— REQUIRED WORK —
Under this task are some entries; return every one of them exactly.

** Opening THE INPUT block **

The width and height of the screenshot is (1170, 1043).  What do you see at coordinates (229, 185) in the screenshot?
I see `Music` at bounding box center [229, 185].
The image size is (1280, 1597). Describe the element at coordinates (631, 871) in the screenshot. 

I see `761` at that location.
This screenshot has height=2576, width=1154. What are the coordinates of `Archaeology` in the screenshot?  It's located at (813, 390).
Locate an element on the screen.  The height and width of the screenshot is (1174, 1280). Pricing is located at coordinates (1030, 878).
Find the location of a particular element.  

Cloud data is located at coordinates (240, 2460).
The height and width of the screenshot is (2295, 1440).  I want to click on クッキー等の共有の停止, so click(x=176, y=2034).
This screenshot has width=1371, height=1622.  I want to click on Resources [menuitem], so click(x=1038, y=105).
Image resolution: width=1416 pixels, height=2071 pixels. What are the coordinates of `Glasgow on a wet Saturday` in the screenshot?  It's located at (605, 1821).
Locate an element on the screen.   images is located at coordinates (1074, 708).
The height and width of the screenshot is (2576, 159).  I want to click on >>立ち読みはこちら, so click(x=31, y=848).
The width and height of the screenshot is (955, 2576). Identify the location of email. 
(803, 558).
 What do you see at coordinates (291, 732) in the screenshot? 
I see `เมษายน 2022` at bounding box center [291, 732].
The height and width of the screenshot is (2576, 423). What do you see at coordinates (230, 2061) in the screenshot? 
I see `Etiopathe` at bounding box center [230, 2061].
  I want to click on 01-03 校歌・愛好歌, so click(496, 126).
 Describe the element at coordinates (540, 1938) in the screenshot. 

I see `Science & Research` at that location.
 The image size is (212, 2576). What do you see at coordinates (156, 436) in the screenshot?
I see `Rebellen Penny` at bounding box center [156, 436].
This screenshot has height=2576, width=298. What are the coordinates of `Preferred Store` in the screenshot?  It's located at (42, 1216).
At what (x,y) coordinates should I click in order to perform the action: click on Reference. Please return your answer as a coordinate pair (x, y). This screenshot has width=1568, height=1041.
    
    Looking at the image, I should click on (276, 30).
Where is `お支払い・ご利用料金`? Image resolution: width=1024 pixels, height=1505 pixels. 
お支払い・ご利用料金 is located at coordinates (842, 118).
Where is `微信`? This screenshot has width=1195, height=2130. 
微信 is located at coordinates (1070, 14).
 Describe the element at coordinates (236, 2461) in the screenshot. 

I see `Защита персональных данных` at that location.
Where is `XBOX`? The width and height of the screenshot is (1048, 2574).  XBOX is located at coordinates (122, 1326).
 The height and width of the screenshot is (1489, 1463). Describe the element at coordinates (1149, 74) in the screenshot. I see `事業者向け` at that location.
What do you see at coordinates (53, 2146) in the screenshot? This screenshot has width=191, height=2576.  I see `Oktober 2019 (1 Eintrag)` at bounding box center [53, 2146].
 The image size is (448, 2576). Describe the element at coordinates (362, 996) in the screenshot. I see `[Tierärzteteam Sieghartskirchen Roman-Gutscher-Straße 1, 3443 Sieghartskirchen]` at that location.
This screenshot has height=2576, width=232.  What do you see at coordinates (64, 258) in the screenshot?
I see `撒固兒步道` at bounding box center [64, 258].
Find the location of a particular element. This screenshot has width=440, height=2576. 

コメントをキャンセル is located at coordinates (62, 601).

** Closing THE INPUT block **

— SOLUTION FOR THIS EXERCISE —
The width and height of the screenshot is (1170, 1043).  What do you see at coordinates (229, 185) in the screenshot?
I see `Music` at bounding box center [229, 185].
The image size is (1280, 1597). Describe the element at coordinates (631, 871) in the screenshot. 

I see `761` at that location.
This screenshot has height=2576, width=1154. What are the coordinates of `Archaeology` in the screenshot?  It's located at (813, 390).
Locate an element on the screen.  The height and width of the screenshot is (1174, 1280). Pricing is located at coordinates (1030, 878).
Find the location of a particular element.  

Cloud data is located at coordinates (240, 2460).
The height and width of the screenshot is (2295, 1440).  I want to click on クッキー等の共有の停止, so click(x=176, y=2034).
This screenshot has width=1371, height=1622.  I want to click on Resources [menuitem], so click(x=1038, y=105).
Image resolution: width=1416 pixels, height=2071 pixels. What are the coordinates of `Glasgow on a wet Saturday` in the screenshot?  It's located at (605, 1821).
Locate an element on the screen.   images is located at coordinates (1074, 708).
The height and width of the screenshot is (2576, 159).  I want to click on >>立ち読みはこちら, so click(x=31, y=848).
The width and height of the screenshot is (955, 2576). Identify the location of email. 
(803, 558).
 What do you see at coordinates (291, 732) in the screenshot? 
I see `เมษายน 2022` at bounding box center [291, 732].
The height and width of the screenshot is (2576, 423). What do you see at coordinates (230, 2061) in the screenshot? 
I see `Etiopathe` at bounding box center [230, 2061].
  I want to click on 01-03 校歌・愛好歌, so click(496, 126).
 Describe the element at coordinates (540, 1938) in the screenshot. 

I see `Science & Research` at that location.
 The image size is (212, 2576). What do you see at coordinates (156, 436) in the screenshot?
I see `Rebellen Penny` at bounding box center [156, 436].
This screenshot has height=2576, width=298. What are the coordinates of `Preferred Store` in the screenshot?  It's located at (42, 1216).
At what (x,y) coordinates should I click in order to perform the action: click on Reference. Please return your answer as a coordinate pair (x, y). This screenshot has width=1568, height=1041.
    
    Looking at the image, I should click on (276, 30).
Where is `お支払い・ご利用料金`? Image resolution: width=1024 pixels, height=1505 pixels. 
お支払い・ご利用料金 is located at coordinates (842, 118).
Where is `微信`? This screenshot has width=1195, height=2130. 
微信 is located at coordinates (1070, 14).
 Describe the element at coordinates (236, 2461) in the screenshot. 

I see `Защита персональных данных` at that location.
Where is `XBOX`? The width and height of the screenshot is (1048, 2574).  XBOX is located at coordinates (122, 1326).
 The height and width of the screenshot is (1489, 1463). Describe the element at coordinates (1149, 74) in the screenshot. I see `事業者向け` at that location.
What do you see at coordinates (53, 2146) in the screenshot? This screenshot has width=191, height=2576.  I see `Oktober 2019 (1 Eintrag)` at bounding box center [53, 2146].
 The image size is (448, 2576). Describe the element at coordinates (362, 996) in the screenshot. I see `[Tierärzteteam Sieghartskirchen Roman-Gutscher-Straße 1, 3443 Sieghartskirchen]` at that location.
This screenshot has height=2576, width=232.  What do you see at coordinates (64, 258) in the screenshot?
I see `撒固兒步道` at bounding box center [64, 258].
Find the location of a particular element. This screenshot has width=440, height=2576. 

コメントをキャンセル is located at coordinates (62, 601).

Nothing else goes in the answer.